==== Records for the task

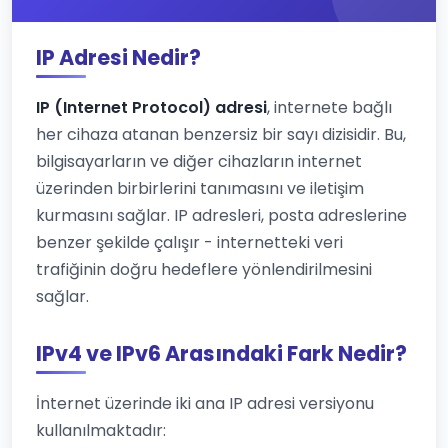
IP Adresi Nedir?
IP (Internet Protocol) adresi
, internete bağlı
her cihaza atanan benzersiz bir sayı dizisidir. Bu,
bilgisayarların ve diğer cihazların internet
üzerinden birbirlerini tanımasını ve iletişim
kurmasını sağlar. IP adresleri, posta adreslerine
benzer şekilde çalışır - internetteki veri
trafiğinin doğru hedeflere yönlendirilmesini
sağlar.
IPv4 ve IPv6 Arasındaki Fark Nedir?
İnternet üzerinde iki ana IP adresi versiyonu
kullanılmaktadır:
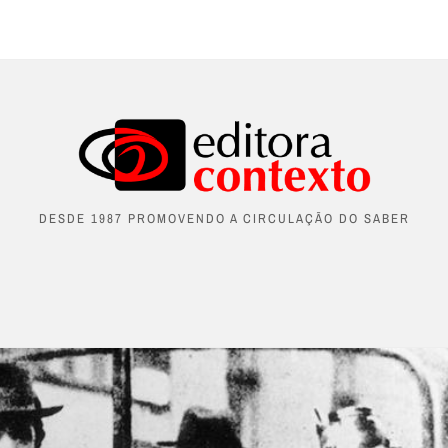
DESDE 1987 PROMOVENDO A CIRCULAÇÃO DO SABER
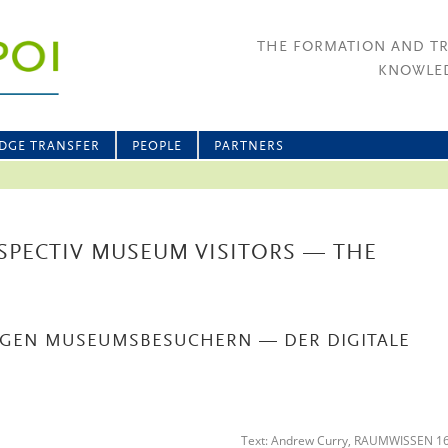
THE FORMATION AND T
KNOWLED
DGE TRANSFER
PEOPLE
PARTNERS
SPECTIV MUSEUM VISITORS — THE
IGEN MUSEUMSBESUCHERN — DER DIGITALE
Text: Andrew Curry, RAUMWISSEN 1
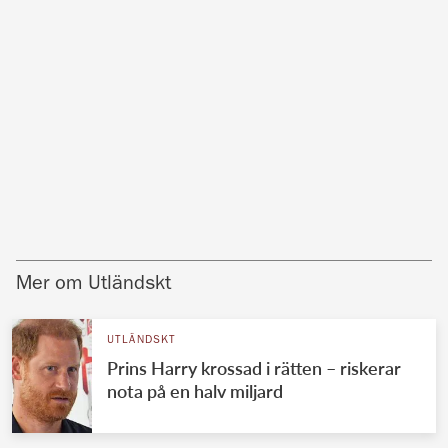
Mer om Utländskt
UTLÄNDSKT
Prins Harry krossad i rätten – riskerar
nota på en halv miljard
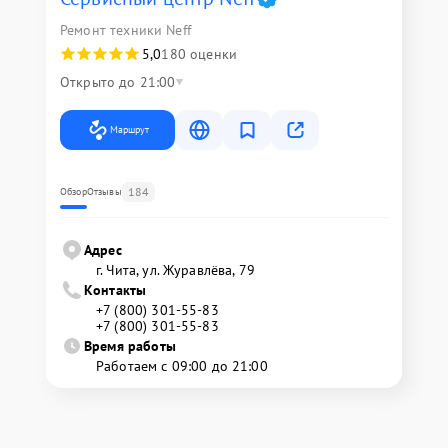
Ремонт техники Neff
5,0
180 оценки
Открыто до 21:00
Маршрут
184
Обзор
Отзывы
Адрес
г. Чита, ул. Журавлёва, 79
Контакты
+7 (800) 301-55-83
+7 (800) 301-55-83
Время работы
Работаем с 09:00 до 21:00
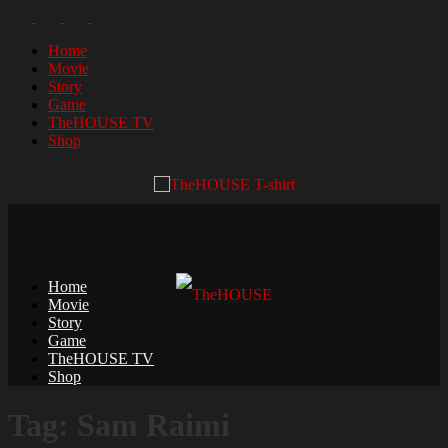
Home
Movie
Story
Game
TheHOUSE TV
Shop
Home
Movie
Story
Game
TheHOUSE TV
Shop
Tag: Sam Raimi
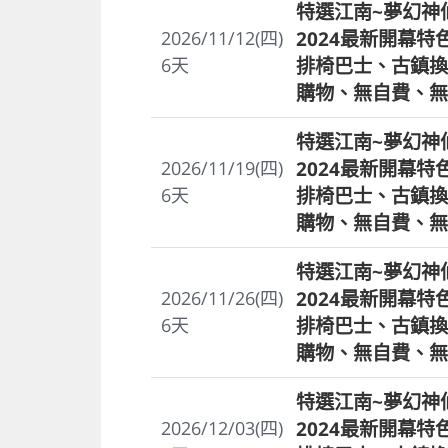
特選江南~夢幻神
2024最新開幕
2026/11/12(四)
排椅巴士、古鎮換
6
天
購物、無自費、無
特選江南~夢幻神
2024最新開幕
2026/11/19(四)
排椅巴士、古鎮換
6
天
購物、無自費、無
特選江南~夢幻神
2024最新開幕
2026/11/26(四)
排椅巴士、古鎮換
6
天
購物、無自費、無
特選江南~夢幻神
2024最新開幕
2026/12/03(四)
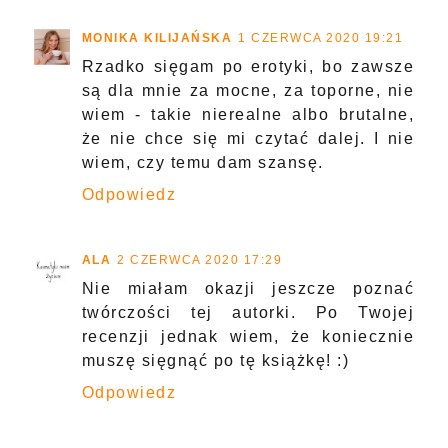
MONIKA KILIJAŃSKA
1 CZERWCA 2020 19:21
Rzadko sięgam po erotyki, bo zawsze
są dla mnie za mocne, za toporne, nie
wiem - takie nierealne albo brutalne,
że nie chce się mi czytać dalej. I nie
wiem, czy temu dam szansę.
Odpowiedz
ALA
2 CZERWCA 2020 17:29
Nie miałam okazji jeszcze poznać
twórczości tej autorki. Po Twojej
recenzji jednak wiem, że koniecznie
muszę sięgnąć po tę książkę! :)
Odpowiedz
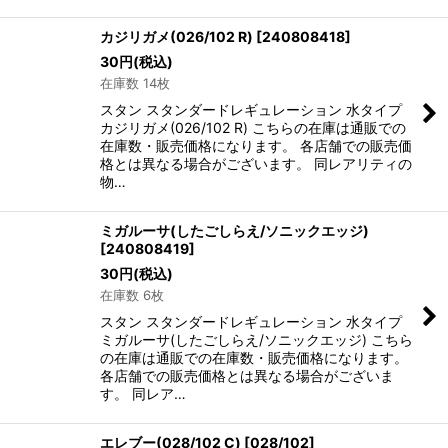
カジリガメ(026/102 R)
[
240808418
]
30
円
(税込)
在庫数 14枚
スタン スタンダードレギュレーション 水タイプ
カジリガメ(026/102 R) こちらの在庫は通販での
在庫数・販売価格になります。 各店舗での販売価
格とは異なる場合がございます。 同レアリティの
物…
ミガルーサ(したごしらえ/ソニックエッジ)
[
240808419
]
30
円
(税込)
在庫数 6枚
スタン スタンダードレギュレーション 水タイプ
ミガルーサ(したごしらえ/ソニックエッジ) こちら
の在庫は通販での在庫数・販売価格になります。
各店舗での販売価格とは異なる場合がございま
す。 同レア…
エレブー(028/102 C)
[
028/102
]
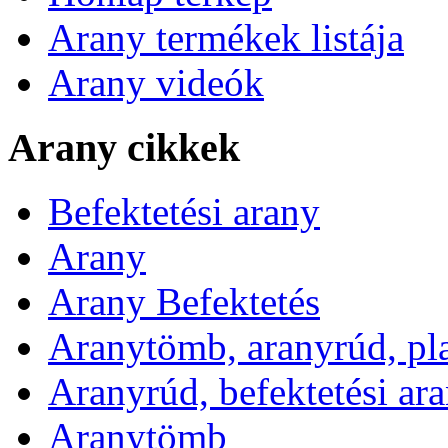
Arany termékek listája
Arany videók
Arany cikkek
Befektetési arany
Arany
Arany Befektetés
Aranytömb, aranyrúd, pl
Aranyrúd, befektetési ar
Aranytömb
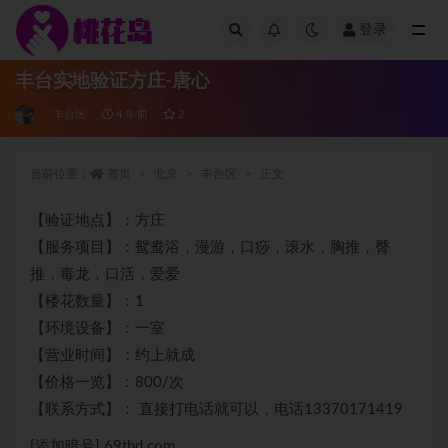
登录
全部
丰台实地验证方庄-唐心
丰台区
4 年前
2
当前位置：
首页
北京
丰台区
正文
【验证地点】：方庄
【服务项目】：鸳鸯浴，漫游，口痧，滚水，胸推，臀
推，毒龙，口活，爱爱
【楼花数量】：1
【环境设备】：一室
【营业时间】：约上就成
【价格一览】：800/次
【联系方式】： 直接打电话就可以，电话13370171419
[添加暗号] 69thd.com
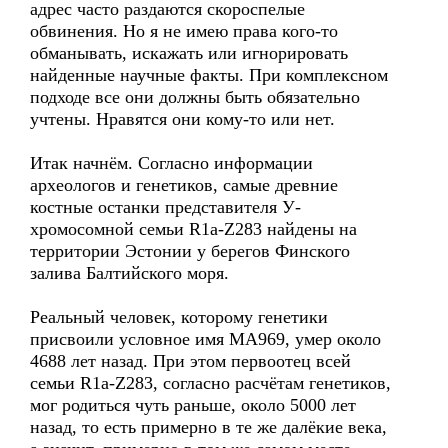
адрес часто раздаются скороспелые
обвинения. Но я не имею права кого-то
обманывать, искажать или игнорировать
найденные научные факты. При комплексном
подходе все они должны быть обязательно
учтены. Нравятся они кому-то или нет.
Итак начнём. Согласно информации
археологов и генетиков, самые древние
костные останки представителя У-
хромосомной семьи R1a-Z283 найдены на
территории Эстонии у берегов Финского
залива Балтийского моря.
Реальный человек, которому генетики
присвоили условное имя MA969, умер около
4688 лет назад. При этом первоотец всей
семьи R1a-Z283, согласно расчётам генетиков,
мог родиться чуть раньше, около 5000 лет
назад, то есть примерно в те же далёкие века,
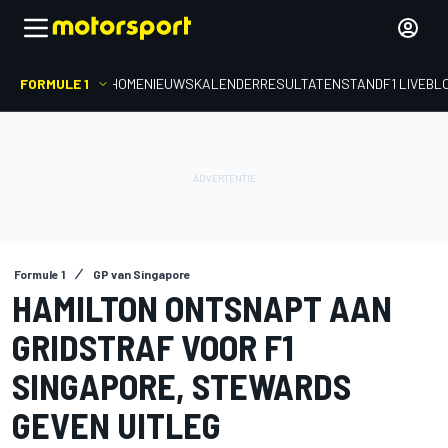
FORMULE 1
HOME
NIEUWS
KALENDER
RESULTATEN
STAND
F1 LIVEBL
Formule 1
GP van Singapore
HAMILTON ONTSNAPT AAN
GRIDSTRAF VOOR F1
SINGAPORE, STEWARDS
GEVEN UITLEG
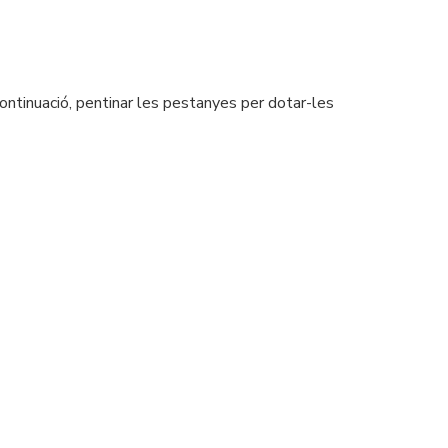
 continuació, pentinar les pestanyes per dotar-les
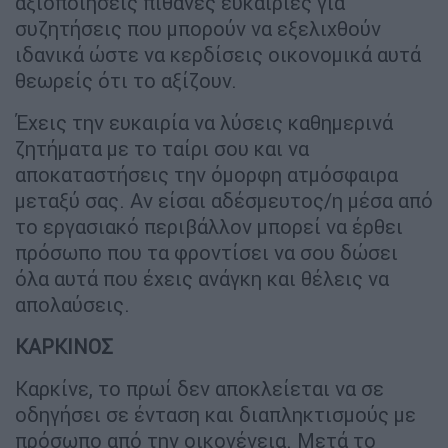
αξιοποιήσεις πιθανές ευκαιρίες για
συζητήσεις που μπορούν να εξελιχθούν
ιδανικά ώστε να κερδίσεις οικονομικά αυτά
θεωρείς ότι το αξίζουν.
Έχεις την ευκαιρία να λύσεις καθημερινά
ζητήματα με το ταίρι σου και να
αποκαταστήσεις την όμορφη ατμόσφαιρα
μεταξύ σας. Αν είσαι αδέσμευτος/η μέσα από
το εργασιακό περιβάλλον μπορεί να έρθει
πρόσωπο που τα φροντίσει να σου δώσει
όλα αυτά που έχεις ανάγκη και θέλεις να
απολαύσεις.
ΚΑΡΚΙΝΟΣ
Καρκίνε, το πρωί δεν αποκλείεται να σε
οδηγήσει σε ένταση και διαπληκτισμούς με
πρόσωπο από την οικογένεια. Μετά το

========

→ **Description of the task**
Send back every line above exactly, skipping all pictures.

→ **Solved exercise**
IP Adresi Nedir?
IP (Internet Protocol) adresi
, internete bağlı
her cihaza atanan benzersiz bir sayı dizisidir. Bu,
bilgisayarların ve diğer cihazların internet
üzerinden birbirlerini tanımasını ve iletişim
kurmasını sağlar. IP adresleri, posta adreslerine
benzer şekilde çalışır - internetteki veri
trafiğinin doğru hedeflere yönlendirilmesini
sağlar.
IPv4 ve IPv6 Arasındaki Fark Nedir?
İnternet üzerinde iki ana IP adresi versiyonu
kullanılmaktadır:
DESDE 1987 PROMOVENDO A CIRCULAÇÃO DO SABER
THE FORMATION AND T
KNOWLED
DGE TRANSFER
PEOPLE
PARTNERS
SPECTIV MUSEUM VISITORS — THE
IGEN MUSEUMSBESUCHERN — DER DIGITALE
Text: Andrew Curry, RAUMWISSEN 1
Mer om Utländskt
UTLÄNDSKT
Prins Harry krossad i rätten – riskerar
nota på en halv miljard
Ремонт техники Neff
5,0
180 оценки
Открыто до 21:00
Маршрут
184
Обзор
Отзывы
Адрес
г. Чита, ул. Журавлёва, 79
Контакты
+7 (800) 301-55-83
+7 (800) 301-55-83
Время работы
Работаем с 09:00 до 21:00
Home
Movie
Story
Game
TheHOUSE TV
Shop
Home
Movie
Story
Game
TheHOUSE TV
Shop
Tag: Sam Raimi
特選江南~夢幻神
2024最新開幕
2026/11/12(四)
排椅巴士、古鎮換
6
天
購物、無自費、無
特選江南~夢幻神
2024最新開幕
2026/11/19(四)
排椅巴士、古鎮換
6
天
購物、無自費、無
特選江南~夢幻神
2024最新開幕
2026/11/26(四)
排椅巴士、古鎮換
6
天
購物、無自費、無
特選江南~夢幻神
2024最新開幕
2026/12/03(四)
MONIKA KILIJAŃSKA
1 CZERWCA 2020 19:21
Rzadko sięgam po erotyki, bo zawsze
są dla mnie za mocne, za toporne, nie
wiem - takie nierealne albo brutalne,
że nie chce się mi czytać dalej. I nie
wiem, czy temu dam szansę.
Odpowiedz
ALA
2 CZERWCA 2020 17:29
Nie miałam okazji jeszcze poznać
twórczości tej autorki. Po Twojej
recenzji jednak wiem, że koniecznie
muszę sięgnąć po tę książkę! :)
Odpowiedz
カジリガメ(026/102 R)
[
240808418
]
30
円
(税込)
在庫数 14枚
スタン スタンダードレギュレーション 水タイプ
カジリガメ(026/102 R) こちらの在庫は通販での
在庫数・販売価格になります。 各店舗での販売価
格とは異なる場合がございます。 同レアリティの
物…
ミガルーサ(したごしらえ/ソニックエッジ)
[
240808419
]
30
円
(税込)
在庫数 6枚
スタン スタンダードレギュレーション 水タイプ
ミガルーサ(したごしらえ/ソニックエッジ) こちら
の在庫は通販での在庫数・販売価格になります。
各店舗での販売価格とは異なる場合がございま
す。 同レア…
エレブー(028/102 C)
[
028/102
]
Arany termékek listája
Arany videók
Arany cikkek
Befektetési arany
Arany
Arany Befektetés
Aranytömb, aranyrúd, pl
Aranyrúd, befektetési ar
Aranytömb
登录
全部
丰台实地验证方庄-唐心
丰台区
4 年前
2
当前位置：
首页
北京
丰台区
正文
【验证地点】：方庄
【服务项目】：鸳鸯浴，漫游，口痧，滚水，胸推，臀
推，毒龙，口活，爱爱
【楼花数量】：1
【环境设备】：一室
【营业时间】：约上就成
【价格一览】：800/次
【联系方式】： 直接打电话就可以，电话13370171419
[添加暗号] 69thd.com
адрес часто раздаются скороспелые
обвинения. Но я не имею права кого-то
обманывать, искажать или игнорировать
найденные научные факты. При комплексном
подходе все они должны быть обязательно
учтены. Нравятся они кому-то или нет.
Итак начнём. Согласно информации
археологов и генетиков, самые древние
костные останки представителя У-
хромосомной семьи R1a-Z283 найдены на
территории Эстонии у берегов Финского
залива Балтийского моря.
Реальный человек, которому генетики
присвоили условное имя MA969, умер около
4688 лет назад. При этом первоотец всей
семьи R1a-Z283, согласно расчётам генетиков,
мог родиться чуть раньше, около 5000 лет
назад, то есть примерно в те же далёкие века,
FORMULE 1
HOME
NIEUWS
KALENDER
RESULTATEN
STAND
F1 LIVEBL
Formule 1
GP van Singapore
HAMILTON ONTSNAPT AAN
GRIDSTRAF VOOR F1
SINGAPORE, STEWARDS
GEVEN UITLEG
 continuació, pentinar les pestanyes per dotar-les
αξιοποιήσεις πιθανές ευκαιρίες για
συζητήσεις που μπορούν να εξελιχθούν
ιδανικά ώστε να κερδίσεις οικονομικά αυτά
θεωρείς ότι το αξίζουν.
Έχεις την ευκαιρία να λύσεις καθημερινά
ζητήματα με το ταίρι σου και να
αποκαταστήσεις την όμορφη ατμόσφαιρα
μεταξύ σας. Αν είσαι αδέσμευτος/η μέσα από
το εργασιακό περιβάλλον μπορεί να έρθει
πρόσωπο που τα φροντίσει να σου δώσει
όλα αυτά που έχεις ανάγκη και θέλεις να
απολαύσεις.
ΚΑΡΚΙΝΟΣ
Καρκίνε, το πρωί δεν αποκλείεται να σε
οδηγήσει σε ένταση και διαπληκτισμούς με
πρόσωπο από την οικογένεια. Μετά το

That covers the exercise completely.